Posted on 10 August 2011
Two books published by the University of Wales Press have been nominated for the Allan Lloyd Smith Prize – an international award which recognises the best book published on the Gothic, 2009-2011.
American Gothic, by Charles L. Crow and The Gothic and Catholicism: Religion, Cultural Exchange and the Popular Novel, 1785-1829, by Maria Purves have both been shortlisted by the International Gothic Association (IGA) for this prestigious award.
The first title, American Gothic, is a collection which brings together, and sets into dialogue, Gothic works by a number of authors which illuminate many of the deepest concerns and fears of nineteenth–century America.
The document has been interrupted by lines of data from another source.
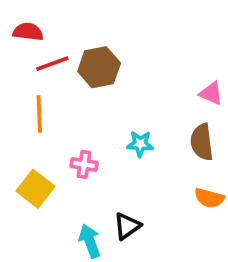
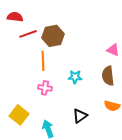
orange line: (39, 114) -> (43, 61), moved
yellow square: (36, 189) -> (19, 115), moved
black triangle: (127, 226) -> (80, 116), moved

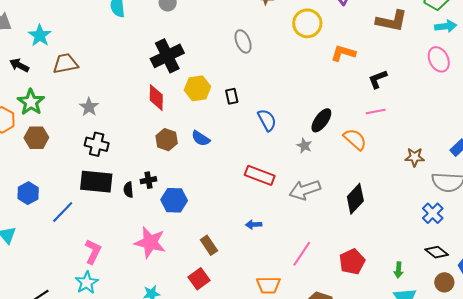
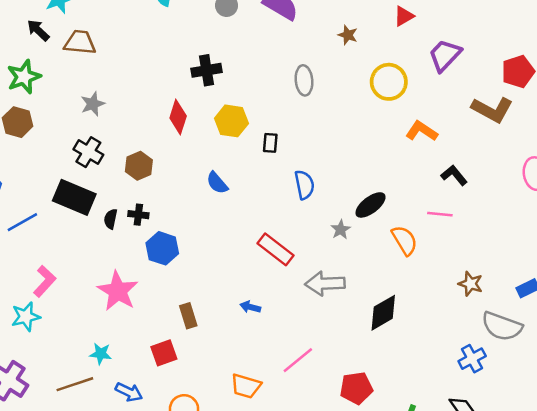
black cross: (167, 56) -> (207, 70), size x0.7
black arrow: (19, 65) -> (38, 30), moved
black L-shape: (378, 79) -> (454, 175), turned 55
brown hexagon: (167, 140) -> (139, 166), moved

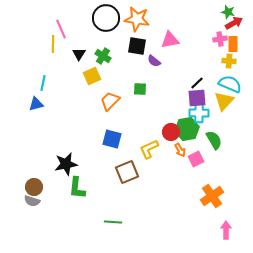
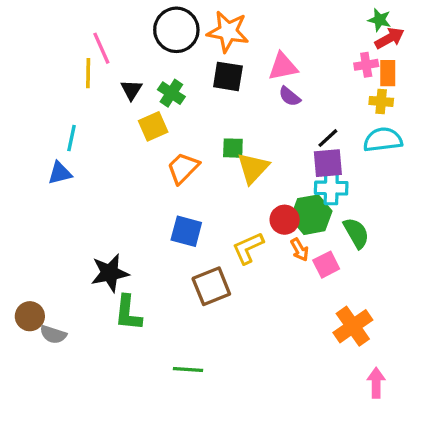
purple semicircle: (154, 61) -> (290, 96), moved
cyan semicircle: (230, 84) -> (383, 140), turned -30
yellow triangle: (224, 101) -> (253, 168), moved
brown circle: (34, 187) -> (30, 316), moved

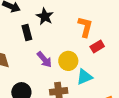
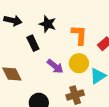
orange L-shape: (85, 27) -> (79, 35), moved

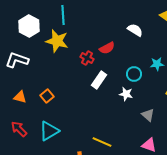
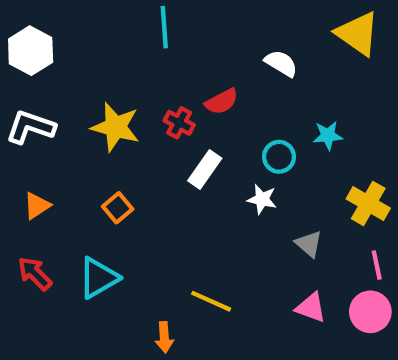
cyan line: (63, 15) -> (164, 27), moved
white hexagon: (29, 26) -> (31, 51), moved
yellow star: (57, 41) -> (115, 127), moved
orange square: (47, 96) -> (118, 208), moved
orange triangle: (20, 97) -> (37, 206), turned -48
The collection contains short stories, novellas, and poems by some of America′s best–known authors African–American writers such as Charles Chesnutt who brilliantly anticipate the Gothic fiction of race in our own time.
The second nomination, The Gothic and Catholicism, constitutes the first sustained analysis which comprehensively proves that a revision is required of the critical commonplace idea in Gothic scholarship that the roots of the Gothic novel should be seen within a late eighteenth-century popular anti-Catholicism. Whereas scholarship has always maintained that the Catholic motifs contained in Gothic novels (e.g. monks, nuns, abbeys, confessionals) signify anti-Catholic prejudice, Purves’ study argues that in fact the Gothic was neither anti-Catholic nor anti-Church – a huge departure from traditional thinking.
The winner of the prize, which will be adjudicated by a panel of past Presidents of the IGA, will be announced at the IGA’s conference in Heidelberg in August 2011. This is the inaugural award of the Allan Lloyd Smith prize. It is named in honour of the first President of IGA who died in 2010.